Data excerpts

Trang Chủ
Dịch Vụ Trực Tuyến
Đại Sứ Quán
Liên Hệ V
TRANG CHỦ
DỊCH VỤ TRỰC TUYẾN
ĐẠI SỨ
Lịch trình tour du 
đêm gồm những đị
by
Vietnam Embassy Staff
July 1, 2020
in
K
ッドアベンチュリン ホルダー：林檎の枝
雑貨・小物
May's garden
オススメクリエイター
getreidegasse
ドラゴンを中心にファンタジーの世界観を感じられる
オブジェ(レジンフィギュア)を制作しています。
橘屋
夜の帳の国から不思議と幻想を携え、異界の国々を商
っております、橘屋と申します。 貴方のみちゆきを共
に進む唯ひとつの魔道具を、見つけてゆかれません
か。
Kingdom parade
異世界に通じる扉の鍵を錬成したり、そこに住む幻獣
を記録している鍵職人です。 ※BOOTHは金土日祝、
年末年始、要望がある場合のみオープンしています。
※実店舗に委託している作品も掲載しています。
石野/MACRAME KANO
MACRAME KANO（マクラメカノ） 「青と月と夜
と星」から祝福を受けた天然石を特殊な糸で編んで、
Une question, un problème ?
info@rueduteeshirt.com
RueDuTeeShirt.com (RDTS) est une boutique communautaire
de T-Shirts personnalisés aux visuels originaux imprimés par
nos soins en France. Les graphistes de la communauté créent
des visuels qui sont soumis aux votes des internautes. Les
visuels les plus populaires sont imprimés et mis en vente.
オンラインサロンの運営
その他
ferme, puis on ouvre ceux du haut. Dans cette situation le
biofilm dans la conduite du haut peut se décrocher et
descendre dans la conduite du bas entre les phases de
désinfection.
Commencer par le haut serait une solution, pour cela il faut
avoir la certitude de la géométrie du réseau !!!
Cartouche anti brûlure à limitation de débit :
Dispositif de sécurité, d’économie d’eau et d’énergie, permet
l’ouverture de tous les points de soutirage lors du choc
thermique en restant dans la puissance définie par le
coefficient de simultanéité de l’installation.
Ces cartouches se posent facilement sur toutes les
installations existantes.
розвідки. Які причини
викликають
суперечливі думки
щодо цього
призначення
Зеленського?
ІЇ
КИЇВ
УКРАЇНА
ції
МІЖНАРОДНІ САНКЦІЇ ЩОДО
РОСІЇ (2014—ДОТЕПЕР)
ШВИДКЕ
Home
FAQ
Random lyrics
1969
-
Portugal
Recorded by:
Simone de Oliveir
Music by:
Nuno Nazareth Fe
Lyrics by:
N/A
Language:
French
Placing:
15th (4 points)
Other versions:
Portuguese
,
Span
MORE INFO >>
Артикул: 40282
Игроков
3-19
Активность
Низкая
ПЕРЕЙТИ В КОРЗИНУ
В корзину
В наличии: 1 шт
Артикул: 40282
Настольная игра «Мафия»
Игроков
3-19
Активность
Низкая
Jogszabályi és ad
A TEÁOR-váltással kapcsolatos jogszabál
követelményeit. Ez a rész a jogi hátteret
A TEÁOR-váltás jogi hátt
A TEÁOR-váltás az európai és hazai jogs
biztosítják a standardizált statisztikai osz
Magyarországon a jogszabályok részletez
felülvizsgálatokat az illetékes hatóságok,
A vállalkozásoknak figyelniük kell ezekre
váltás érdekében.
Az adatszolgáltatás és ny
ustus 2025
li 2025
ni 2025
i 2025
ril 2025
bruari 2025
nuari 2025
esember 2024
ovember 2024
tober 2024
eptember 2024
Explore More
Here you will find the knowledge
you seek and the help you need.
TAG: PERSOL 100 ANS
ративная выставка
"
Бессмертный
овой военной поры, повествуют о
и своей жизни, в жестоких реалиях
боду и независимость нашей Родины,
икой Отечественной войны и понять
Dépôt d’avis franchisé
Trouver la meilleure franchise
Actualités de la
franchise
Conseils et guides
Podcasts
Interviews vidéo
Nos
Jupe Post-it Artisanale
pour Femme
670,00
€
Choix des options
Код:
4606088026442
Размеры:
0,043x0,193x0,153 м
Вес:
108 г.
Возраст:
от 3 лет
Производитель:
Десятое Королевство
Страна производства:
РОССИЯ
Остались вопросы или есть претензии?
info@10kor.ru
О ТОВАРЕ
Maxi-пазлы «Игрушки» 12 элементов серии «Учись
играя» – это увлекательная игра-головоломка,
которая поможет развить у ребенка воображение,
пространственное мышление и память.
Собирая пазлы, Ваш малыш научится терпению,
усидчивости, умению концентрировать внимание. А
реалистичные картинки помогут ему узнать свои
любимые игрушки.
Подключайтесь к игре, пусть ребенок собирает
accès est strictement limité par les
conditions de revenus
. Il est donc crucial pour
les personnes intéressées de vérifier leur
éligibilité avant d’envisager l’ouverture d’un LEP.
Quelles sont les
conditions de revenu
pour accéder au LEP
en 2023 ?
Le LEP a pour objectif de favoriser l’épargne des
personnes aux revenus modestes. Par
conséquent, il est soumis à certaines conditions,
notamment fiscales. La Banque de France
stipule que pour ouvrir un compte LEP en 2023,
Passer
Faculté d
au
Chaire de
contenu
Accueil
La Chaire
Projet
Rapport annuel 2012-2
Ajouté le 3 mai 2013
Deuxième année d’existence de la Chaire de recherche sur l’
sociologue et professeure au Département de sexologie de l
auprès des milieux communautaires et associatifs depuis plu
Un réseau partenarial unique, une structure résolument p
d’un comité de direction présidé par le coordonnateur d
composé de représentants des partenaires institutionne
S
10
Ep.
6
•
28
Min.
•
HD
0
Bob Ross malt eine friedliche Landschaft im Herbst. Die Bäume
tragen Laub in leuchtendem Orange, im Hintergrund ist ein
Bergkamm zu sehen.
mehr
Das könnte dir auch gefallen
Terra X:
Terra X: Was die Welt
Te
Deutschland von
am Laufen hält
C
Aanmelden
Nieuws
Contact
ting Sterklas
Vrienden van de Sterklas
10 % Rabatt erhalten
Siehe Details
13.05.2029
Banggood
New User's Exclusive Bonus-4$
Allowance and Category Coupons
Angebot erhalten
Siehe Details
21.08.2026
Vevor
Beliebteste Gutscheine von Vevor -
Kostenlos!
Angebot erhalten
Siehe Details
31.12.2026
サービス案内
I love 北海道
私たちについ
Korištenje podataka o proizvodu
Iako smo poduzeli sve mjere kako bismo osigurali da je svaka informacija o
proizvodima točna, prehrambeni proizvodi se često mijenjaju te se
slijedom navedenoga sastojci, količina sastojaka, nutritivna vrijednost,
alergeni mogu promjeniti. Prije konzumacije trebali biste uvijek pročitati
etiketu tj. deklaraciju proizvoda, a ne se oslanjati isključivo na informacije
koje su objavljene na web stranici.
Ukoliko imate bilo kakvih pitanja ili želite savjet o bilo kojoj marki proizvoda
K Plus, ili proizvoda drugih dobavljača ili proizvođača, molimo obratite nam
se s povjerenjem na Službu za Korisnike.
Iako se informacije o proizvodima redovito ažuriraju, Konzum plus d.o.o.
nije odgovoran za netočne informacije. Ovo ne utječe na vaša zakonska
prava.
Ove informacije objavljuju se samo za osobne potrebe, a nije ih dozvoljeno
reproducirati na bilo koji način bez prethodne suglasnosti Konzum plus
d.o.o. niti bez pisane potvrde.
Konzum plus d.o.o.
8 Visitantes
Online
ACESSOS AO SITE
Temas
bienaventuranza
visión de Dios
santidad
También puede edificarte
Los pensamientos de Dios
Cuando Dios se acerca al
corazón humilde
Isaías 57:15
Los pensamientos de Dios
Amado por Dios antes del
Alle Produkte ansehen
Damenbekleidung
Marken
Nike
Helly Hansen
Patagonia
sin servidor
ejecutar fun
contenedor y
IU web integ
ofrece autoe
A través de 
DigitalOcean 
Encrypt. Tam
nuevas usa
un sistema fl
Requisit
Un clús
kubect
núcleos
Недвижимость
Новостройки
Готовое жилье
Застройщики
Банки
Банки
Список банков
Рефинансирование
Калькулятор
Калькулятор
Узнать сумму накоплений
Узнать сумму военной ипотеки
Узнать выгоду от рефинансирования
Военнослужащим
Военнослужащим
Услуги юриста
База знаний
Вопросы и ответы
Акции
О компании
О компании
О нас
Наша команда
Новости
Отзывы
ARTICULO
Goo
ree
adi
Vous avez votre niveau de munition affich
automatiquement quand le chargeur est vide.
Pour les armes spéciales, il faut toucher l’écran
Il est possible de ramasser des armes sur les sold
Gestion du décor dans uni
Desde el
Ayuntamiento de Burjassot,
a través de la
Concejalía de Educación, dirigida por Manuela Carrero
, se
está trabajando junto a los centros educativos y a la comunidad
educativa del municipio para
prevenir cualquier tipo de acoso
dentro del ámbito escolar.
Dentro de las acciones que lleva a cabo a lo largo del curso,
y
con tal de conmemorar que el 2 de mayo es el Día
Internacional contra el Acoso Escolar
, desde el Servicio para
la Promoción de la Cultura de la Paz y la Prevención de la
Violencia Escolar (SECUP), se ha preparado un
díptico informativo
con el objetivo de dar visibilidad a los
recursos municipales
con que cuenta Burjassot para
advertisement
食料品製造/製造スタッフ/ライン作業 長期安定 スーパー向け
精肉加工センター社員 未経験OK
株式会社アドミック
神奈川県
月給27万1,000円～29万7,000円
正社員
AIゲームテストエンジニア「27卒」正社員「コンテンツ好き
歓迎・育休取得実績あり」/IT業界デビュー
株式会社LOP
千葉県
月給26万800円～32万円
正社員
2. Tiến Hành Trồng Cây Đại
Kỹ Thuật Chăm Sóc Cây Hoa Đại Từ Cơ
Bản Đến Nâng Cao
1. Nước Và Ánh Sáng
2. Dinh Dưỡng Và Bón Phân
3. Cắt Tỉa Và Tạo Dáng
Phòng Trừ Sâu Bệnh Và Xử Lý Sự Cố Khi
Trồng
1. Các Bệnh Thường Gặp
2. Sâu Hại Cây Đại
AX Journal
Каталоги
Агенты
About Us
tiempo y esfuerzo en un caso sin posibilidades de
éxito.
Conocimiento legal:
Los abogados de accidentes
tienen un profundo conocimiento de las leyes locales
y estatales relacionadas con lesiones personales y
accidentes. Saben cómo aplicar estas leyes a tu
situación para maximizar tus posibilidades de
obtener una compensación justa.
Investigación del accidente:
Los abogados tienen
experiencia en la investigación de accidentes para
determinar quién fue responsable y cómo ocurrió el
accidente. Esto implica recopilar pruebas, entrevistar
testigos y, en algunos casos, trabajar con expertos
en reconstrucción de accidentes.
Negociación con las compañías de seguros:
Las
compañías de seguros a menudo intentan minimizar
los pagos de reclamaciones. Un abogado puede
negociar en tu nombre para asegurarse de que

Required action:
After locating the line with "DigitalOcean" above, return that line and every later line through the one with "Наша команда", word for word and with nothing else.

Response box:
DigitalOcean 
Encrypt. Tam
nuevas usa
un sistema fl
Requisit
Un clús
kubect
núcleos
Недвижимость
Новостройки
Готовое жилье
Застройщики
Банки
Банки
Список банков
Рефинансирование
Калькулятор
Калькулятор
Узнать сумму накоплений
Узнать сумму военной ипотеки
Узнать выгоду от рефинансирования
Военнослужащим
Военнослужащим
Услуги юриста
База знаний
Вопросы и ответы
Акции
О компании
О компании
О нас
Наша команда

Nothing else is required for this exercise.